Once you know what’s true now, it’s time to find optimization opportunities, whether that’s an obvious fix (e.g. an email isn’t displaying properly on the iPhone 6) or a test idea (e.g. Would reducing the number of CTAs in the AWS email improve product milestone completion rates?).

There are two methods to find those optimization opportunities:

Quantitatively. Where are recipients falling out of the funnel, and which conversion paths are resulting in the highest customer lifetime value (CLTV)?
Qualitatively. Who are the recipients? What motivates them? What are their pain points? How do they perceive the value you provide? What objections and hesitations do they present?

The first method is fairly straightforward. Your current state map should present you with all of the data you need to identify holes and high-value conversion paths.

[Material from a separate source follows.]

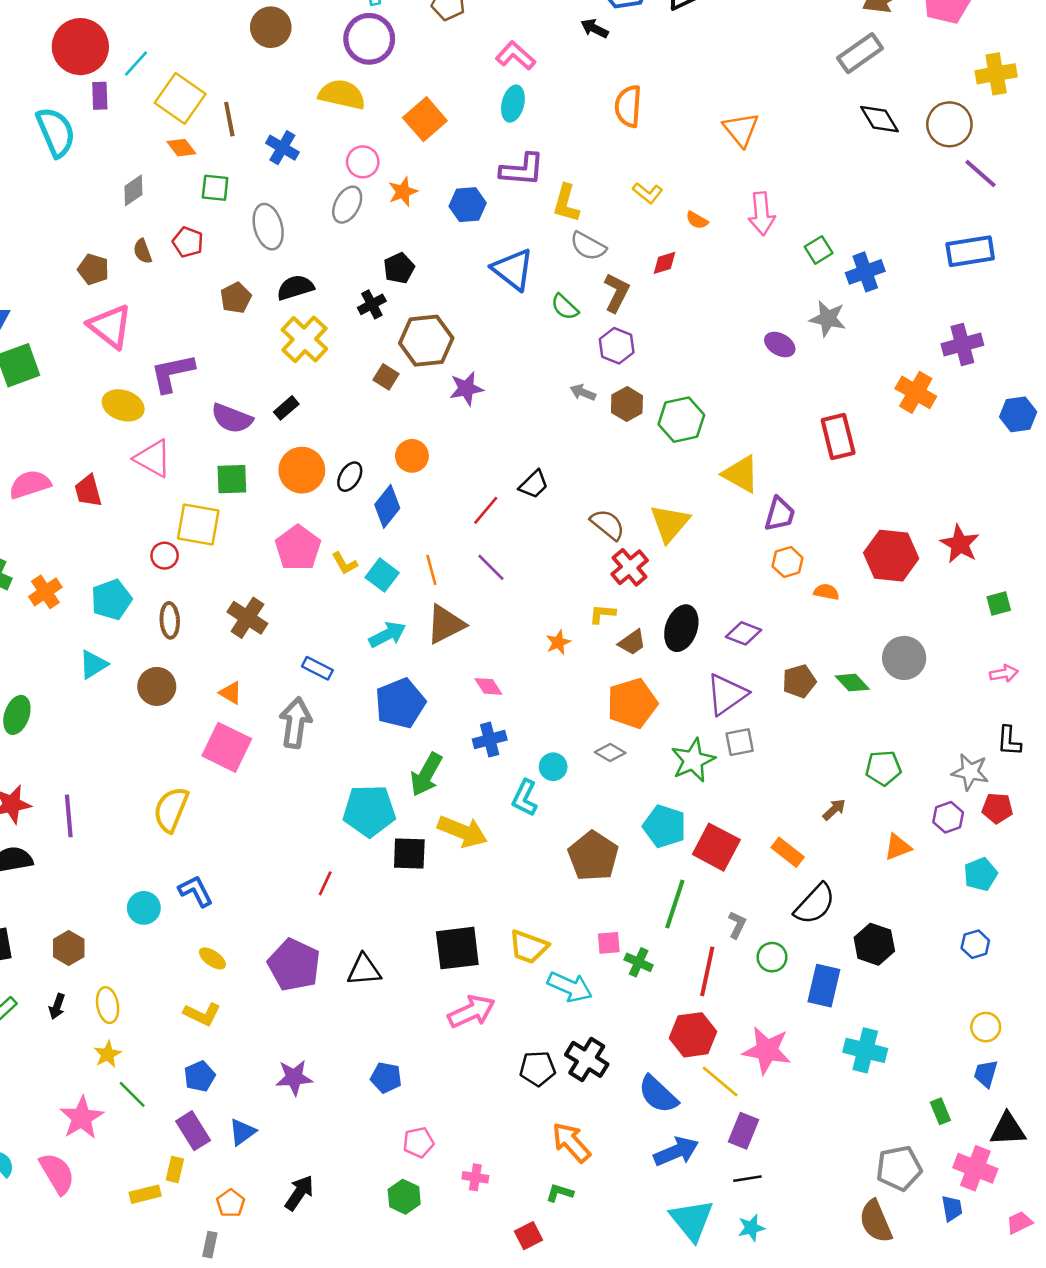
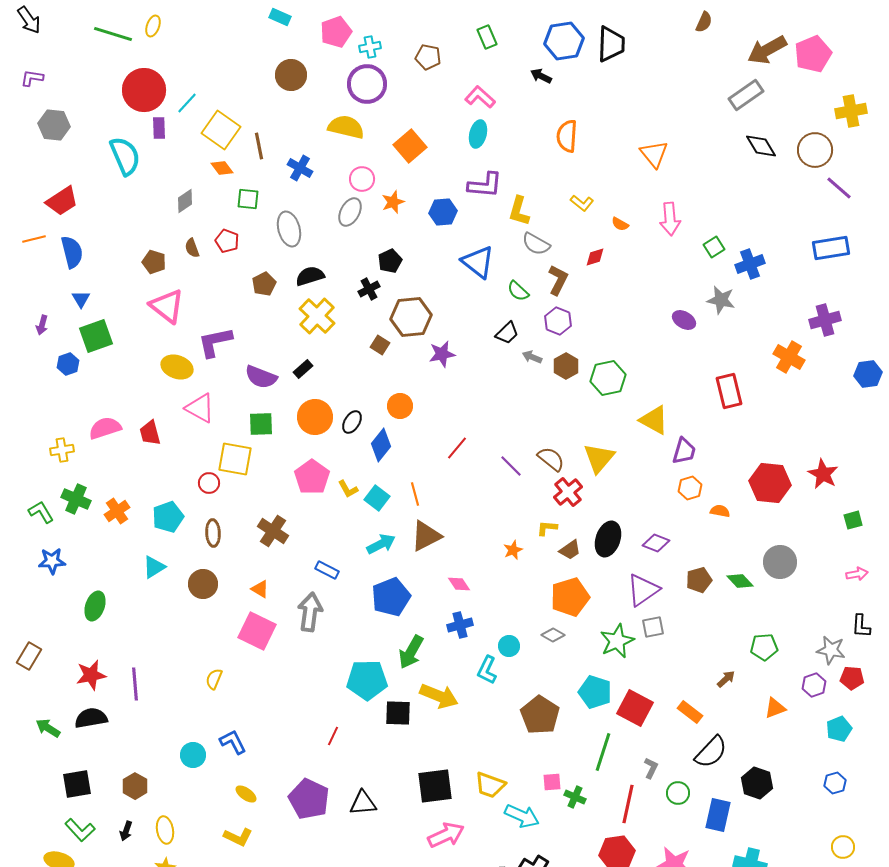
black trapezoid: (534, 484) -> (507, 333), moved
purple line: (491, 567) -> (511, 466), moved
yellow semicircle: (171, 809) -> (214, 679), size x0.6

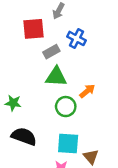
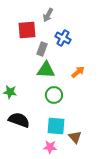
gray rectangle: (51, 52) -> (42, 49), turned -40
orange arrow: (87, 91) -> (78, 72), moved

The second method requires additional conversion research. (Read our comprehensive guide to conducting qualitative conversion research.)

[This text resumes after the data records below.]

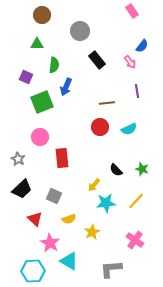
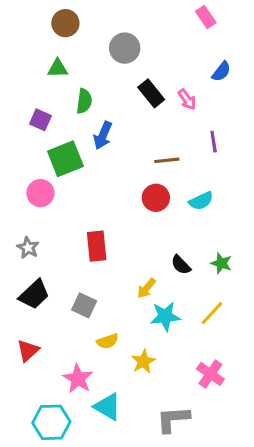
pink arrow: (130, 62) -> (187, 100), moved
pink circle: (40, 137) -> (40, 193), moved
red triangle: (35, 219) -> (28, 351), moved, turned 35

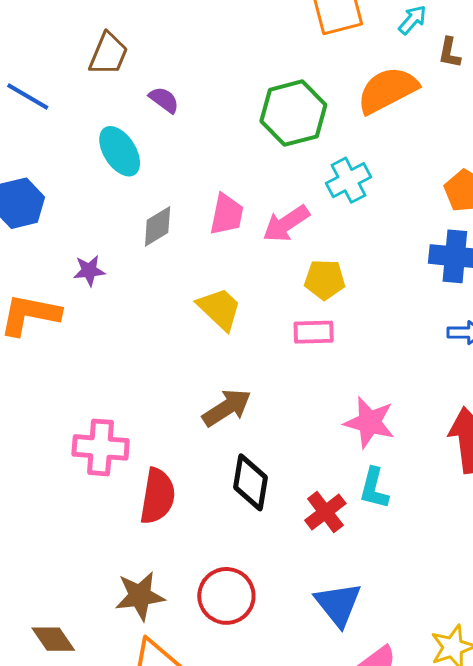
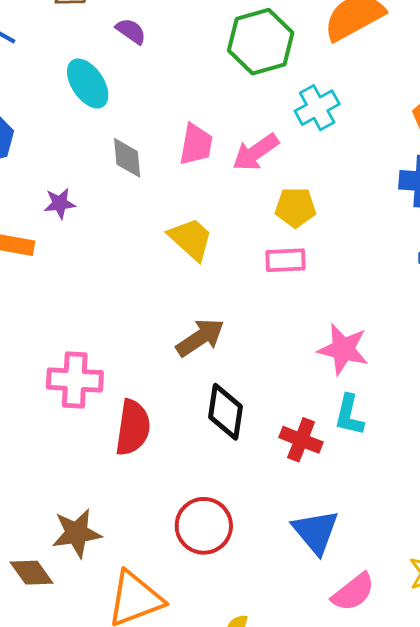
gray diamond: (158, 226) -> (127, 158), turned -63
red cross: (325, 512) -> (301, 440), turned -30
brown star: (140, 596) -> (77, 533), moved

Combined, these two methods will give you a clear idea of your ideal state of the email journey. As best you can, map that out visually as well.

How does your current state map compare to your ideal state map? They should be very different. It’s up to you to identify and sort those differences:

Insights	Quick Fixes	Test Ideas	Data Gaps
What did you learn during this entire journey mapping process that other marketers and teams will find useful?	What needs to be fixed or implemented right away? This is a no-brainer that doesn’t require testing.	What needs to be tested before implementation? This could be in the form of a full hypothesis or simply a question.	What gaps exist in your measurement strategy? What’s not being tracked?

3. Designing, analyzing, and iterating

Now it’s time to design the tests, analyze the results, and iterate based on said results. Luckily, you’re reading this on the CXL blog, so there’s no shortage of in-depth resources to help you do just that:

How to create a meaningful hypothesis;
How to account for segments;
How to define stopping rules;
How to limit sample pollution and control variables;
How to analyze the results of the test properly and without bias;
How to communicate the results to stakeholders;
How to use the results to fuel the next iteration;
How to prioritize tests.

Short on time? Read through our start-to-finish post on A/B testing.

Common pitfalls in email testing—and how to avoid them

1. Testing the email vs. the journey

It’s easier to test the email than the journey. There’s less research required. The test is easier to implement. The analysis is more straightforward—especially when you consider that there’s no universal customer journey.

Sure, there’s the nice, neat funnel you wax poetic about during stakeholder meetings: session to subscriber, subscriber to lead, lead to customer; session to add to cart, cart to checkout, checkout to repeat purchase. But we know that linear, one-size-fits-all funnels are a simplified reality.

The best customer journeys are segmented and personalized, whether based on activation channel, landing page, or onboarding inputs. Campaign Monitor found that marketers who use segmented campaigns report as much as a 760% increase in revenue.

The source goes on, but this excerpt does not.